++++ Dataset extract

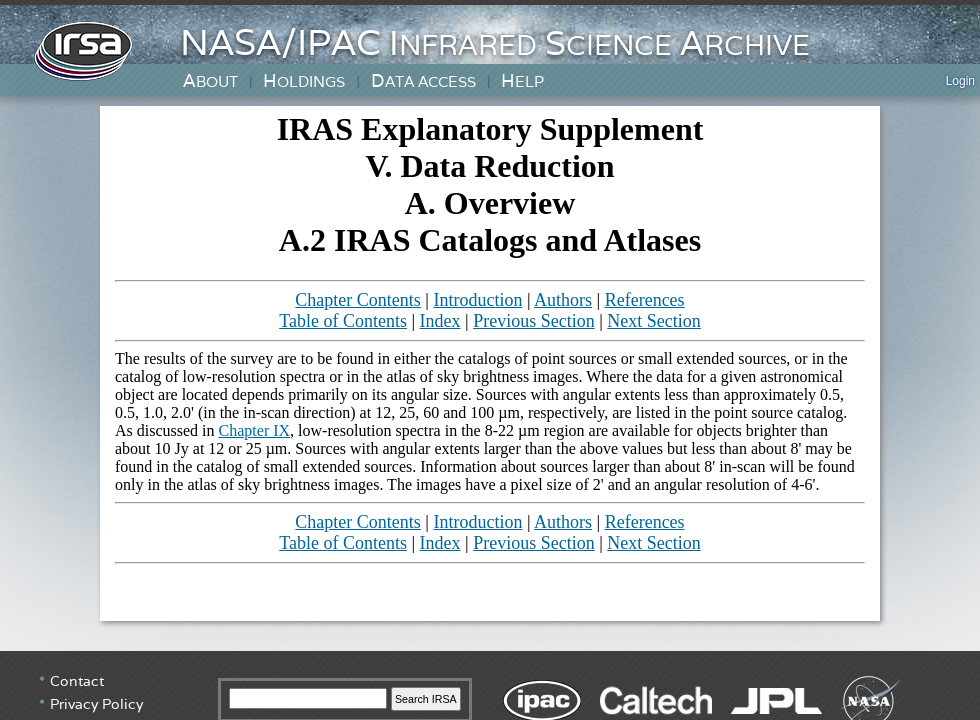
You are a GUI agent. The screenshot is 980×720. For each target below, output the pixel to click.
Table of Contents (343, 321)
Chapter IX (255, 430)
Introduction (477, 300)
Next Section (653, 321)
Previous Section (534, 321)
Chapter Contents (357, 300)
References (645, 300)
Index (440, 321)
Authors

++++++++

§ **What you should do**:
Reproduce all entries above exactly, minus the images.

§ **Task answer**:
You are a GUI agent. The screenshot is 980×720. For each target below, output the pixel to click.
Table of Contents (343, 321)
Chapter IX (255, 430)
Introduction (477, 300)
Next Section (653, 321)
Previous Section (534, 321)
Chapter Contents (357, 300)
References (645, 300)
Index (440, 321)
Authors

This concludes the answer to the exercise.